The actual name Haselstauden was first recorded in 1536. In the following decades, an increasing immigration of people from the adjacent mountains was recorded. The small village became more important towards the end of the 18th century when the construction of Dornbirn's first Catholic parish church "Zu unserer Lieben Frau Mariä Heimsuchung" began.

Dornbirn received city rights in 1901 and Haselstauden became its fourth district in 1902. The other districts were Hatlerdorf, Oberdorf and Niederdorf (today "Markt"). In 1994, Rohrbach district was rezoned from sections of Haselstauden and Markt.

== Culture ==
During carnival season there are two events in particular that attract thousands of visitors annually. In addition to the traditional "Funkenfeuer" (bonfire) the Haselstauder carnival parade is one of the largest in the area.

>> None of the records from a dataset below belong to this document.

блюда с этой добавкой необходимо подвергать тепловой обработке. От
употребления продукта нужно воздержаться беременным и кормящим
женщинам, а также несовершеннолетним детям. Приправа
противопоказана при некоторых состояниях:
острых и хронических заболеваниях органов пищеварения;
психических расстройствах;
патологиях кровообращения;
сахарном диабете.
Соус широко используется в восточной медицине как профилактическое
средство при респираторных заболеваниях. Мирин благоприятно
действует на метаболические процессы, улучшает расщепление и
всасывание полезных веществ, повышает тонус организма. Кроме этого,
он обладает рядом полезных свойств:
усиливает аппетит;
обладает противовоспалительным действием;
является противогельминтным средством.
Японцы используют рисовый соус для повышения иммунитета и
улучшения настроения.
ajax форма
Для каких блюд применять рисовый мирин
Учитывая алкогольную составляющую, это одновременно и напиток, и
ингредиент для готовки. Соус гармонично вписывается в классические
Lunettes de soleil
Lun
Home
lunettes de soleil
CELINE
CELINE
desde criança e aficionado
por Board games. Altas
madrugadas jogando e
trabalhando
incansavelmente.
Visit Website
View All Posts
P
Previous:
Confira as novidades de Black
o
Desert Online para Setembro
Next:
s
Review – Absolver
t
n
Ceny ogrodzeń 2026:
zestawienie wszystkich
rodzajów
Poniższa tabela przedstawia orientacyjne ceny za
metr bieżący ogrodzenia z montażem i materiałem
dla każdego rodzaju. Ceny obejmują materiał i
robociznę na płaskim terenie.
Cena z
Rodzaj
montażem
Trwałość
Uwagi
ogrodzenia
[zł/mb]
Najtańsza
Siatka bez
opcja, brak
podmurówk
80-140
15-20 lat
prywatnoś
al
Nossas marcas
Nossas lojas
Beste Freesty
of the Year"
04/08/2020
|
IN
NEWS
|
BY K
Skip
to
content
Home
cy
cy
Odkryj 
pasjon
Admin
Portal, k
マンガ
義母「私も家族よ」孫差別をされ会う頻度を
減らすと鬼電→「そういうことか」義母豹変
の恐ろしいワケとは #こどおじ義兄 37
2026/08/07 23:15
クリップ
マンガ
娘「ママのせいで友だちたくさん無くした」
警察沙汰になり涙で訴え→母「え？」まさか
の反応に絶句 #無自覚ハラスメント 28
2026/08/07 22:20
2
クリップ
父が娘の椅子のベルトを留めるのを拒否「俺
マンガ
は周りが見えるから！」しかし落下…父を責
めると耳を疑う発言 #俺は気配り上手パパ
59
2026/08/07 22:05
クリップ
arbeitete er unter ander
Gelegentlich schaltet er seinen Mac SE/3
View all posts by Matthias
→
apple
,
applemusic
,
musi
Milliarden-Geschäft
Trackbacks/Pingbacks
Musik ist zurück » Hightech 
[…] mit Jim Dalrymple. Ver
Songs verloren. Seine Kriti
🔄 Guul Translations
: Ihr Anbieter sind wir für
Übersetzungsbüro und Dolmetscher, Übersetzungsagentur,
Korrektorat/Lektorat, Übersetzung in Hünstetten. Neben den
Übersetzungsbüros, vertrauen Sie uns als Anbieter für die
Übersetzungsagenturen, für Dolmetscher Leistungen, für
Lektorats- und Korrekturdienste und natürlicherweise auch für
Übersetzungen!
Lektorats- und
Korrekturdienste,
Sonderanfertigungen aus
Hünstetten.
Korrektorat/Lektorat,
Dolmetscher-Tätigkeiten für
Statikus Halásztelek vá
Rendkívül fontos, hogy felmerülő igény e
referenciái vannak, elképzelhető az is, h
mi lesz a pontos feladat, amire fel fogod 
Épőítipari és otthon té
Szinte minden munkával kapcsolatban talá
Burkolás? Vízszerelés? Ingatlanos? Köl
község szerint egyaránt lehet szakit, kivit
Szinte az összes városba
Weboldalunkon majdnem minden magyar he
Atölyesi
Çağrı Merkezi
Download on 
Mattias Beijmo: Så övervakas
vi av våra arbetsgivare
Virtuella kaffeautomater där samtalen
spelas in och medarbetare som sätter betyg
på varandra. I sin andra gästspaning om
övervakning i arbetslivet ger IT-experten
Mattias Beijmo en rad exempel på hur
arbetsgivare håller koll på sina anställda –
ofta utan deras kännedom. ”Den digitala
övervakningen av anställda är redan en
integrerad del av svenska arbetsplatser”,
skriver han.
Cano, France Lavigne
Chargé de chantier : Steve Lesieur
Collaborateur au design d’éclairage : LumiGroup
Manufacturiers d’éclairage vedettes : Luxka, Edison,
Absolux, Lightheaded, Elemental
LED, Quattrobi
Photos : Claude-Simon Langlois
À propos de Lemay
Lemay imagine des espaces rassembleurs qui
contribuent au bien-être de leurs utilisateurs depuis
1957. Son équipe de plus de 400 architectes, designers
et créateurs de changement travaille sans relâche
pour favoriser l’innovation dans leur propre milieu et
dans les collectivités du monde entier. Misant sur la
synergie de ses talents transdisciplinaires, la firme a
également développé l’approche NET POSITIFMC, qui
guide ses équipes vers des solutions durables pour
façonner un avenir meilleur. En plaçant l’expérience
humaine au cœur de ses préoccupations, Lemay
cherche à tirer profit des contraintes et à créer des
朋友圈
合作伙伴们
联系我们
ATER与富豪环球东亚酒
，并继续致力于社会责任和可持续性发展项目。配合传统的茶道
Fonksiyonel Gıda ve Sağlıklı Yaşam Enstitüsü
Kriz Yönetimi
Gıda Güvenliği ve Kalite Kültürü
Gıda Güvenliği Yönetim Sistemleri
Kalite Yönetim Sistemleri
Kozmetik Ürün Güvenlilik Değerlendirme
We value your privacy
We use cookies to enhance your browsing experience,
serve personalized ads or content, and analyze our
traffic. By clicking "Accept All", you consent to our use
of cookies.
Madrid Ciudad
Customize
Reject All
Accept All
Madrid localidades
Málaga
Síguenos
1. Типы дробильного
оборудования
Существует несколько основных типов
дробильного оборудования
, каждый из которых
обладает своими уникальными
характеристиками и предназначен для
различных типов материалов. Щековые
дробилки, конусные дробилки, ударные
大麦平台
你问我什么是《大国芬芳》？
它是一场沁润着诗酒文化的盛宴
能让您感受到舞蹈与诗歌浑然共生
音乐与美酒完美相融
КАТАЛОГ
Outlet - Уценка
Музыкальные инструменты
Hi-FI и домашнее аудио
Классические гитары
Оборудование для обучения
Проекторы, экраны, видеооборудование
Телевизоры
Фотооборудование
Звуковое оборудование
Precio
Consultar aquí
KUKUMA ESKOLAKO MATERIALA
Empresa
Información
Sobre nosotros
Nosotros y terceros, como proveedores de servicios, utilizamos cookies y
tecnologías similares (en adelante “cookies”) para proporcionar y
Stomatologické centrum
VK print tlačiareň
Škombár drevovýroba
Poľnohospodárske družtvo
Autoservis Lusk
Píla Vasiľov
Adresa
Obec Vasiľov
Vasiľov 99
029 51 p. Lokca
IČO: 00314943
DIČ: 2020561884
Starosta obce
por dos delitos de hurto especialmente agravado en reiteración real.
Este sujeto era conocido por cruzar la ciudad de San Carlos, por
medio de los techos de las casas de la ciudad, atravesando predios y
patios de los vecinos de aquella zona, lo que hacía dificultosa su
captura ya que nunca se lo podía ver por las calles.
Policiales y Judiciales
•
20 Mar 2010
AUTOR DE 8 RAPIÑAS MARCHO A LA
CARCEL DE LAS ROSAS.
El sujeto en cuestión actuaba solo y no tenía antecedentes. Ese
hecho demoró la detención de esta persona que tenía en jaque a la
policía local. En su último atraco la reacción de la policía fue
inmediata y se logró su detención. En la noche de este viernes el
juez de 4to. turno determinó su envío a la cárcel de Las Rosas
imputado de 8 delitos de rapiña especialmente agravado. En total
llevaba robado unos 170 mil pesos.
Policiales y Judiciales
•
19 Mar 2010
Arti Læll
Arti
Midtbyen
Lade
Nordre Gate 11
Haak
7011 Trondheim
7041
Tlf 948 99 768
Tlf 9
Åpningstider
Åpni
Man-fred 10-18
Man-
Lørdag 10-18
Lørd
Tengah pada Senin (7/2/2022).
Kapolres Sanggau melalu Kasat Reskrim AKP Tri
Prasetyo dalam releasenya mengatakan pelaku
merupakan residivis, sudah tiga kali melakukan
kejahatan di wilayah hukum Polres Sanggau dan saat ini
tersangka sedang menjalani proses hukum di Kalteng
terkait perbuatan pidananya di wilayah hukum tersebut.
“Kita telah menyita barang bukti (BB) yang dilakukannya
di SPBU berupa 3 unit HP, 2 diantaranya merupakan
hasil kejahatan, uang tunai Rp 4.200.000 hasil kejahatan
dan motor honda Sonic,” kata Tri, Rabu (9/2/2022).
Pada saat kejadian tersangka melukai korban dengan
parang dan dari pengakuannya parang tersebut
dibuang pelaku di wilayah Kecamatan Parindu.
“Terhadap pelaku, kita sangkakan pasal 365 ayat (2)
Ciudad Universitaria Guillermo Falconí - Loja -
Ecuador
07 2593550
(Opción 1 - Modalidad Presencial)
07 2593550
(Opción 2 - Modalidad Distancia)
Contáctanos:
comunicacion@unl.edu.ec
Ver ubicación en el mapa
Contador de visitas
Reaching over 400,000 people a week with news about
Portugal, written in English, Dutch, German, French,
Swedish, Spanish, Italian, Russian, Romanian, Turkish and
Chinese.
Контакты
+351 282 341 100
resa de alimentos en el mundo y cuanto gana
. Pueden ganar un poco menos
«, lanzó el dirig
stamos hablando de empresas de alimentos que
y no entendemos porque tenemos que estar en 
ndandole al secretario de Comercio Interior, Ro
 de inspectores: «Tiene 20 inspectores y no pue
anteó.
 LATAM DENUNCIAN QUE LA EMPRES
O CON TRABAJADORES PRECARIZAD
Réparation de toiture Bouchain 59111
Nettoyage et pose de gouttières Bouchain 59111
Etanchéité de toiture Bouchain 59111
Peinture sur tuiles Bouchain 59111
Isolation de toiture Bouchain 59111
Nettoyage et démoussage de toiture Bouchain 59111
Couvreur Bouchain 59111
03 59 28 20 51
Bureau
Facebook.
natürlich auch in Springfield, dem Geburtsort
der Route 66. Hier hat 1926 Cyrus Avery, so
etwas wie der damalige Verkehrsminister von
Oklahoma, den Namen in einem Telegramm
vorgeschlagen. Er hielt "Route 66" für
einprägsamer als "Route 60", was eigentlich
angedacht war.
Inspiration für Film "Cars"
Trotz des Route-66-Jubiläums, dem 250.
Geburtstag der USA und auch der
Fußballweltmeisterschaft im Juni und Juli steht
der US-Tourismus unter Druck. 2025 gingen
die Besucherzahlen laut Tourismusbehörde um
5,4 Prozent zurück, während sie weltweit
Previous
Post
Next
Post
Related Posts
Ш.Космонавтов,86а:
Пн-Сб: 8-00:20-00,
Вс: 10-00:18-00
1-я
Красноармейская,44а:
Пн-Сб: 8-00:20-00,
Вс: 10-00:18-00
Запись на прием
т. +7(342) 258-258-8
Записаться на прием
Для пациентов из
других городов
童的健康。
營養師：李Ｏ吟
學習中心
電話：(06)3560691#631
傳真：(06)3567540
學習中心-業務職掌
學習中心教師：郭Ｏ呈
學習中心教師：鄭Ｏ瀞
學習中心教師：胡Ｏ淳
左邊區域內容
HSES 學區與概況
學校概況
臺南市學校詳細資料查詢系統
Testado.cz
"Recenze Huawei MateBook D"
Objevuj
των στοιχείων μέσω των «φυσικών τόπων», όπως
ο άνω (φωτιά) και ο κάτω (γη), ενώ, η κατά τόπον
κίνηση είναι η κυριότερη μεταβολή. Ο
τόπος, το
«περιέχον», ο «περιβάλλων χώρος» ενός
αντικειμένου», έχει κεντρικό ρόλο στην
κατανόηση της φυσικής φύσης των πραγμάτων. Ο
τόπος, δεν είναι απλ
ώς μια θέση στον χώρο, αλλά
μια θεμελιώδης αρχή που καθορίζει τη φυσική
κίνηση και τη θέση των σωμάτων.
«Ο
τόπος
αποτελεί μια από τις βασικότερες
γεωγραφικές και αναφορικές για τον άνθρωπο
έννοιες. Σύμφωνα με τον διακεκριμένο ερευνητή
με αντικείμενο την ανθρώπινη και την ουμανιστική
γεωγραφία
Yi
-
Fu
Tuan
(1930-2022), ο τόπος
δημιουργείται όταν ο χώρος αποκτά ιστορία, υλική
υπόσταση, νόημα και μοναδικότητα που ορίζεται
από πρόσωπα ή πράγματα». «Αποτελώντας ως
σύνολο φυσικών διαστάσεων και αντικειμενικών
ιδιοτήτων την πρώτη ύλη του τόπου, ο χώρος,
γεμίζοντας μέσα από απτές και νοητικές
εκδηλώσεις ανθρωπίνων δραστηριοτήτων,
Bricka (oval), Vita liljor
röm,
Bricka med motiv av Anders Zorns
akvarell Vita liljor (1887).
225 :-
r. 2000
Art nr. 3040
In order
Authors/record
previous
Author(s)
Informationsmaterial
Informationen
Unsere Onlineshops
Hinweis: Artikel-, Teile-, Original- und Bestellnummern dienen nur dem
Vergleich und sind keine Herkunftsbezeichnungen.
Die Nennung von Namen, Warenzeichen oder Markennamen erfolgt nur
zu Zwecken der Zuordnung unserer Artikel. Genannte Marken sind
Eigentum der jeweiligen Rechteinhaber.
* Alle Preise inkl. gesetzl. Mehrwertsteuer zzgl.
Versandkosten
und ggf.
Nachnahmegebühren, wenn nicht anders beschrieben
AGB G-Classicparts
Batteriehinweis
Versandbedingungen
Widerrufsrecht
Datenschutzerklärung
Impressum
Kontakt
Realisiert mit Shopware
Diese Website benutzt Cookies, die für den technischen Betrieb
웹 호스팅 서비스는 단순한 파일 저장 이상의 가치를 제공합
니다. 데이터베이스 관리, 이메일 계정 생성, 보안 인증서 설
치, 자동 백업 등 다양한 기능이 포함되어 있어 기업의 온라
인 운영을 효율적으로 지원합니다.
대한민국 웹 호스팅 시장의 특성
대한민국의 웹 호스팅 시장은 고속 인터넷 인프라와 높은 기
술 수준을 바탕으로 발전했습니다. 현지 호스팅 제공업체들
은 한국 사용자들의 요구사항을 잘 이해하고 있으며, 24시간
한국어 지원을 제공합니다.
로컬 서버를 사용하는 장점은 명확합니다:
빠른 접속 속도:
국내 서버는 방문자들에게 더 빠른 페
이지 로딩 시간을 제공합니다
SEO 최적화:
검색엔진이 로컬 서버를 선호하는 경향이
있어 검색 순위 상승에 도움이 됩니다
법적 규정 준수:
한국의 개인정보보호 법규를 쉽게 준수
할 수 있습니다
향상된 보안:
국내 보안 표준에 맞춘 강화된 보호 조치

On May 1, an Austrian state holiday, the "Tag der Blasmusik" (literally Day of Brass Music) takes place. Musicians wander through the streets and play music on their wind instruments.

On "gumpiger Donnerstag", the beginning of the carnival itself, roast meat is traditionally stolen as a prank from ovens throughout Dornbirn. On the following day, "bromiger Friday", children blacken themselves with soot.

== Notable people from Haselstauden ==
- Friedrich Rafreider, former player in the Austrian soccer squad
- Armin Diem, poet

==Transport==
Haselstauden railway station is an intermediate station on the Vorarlberg railway line (Vorarlbergbahn) traversing Vorarlberg in a north–south direction. The railway station is called at by the S1 and R5 regional train services of Vorarlberg S-Bahn, operated by Austrian Federal Railways (ÖBB).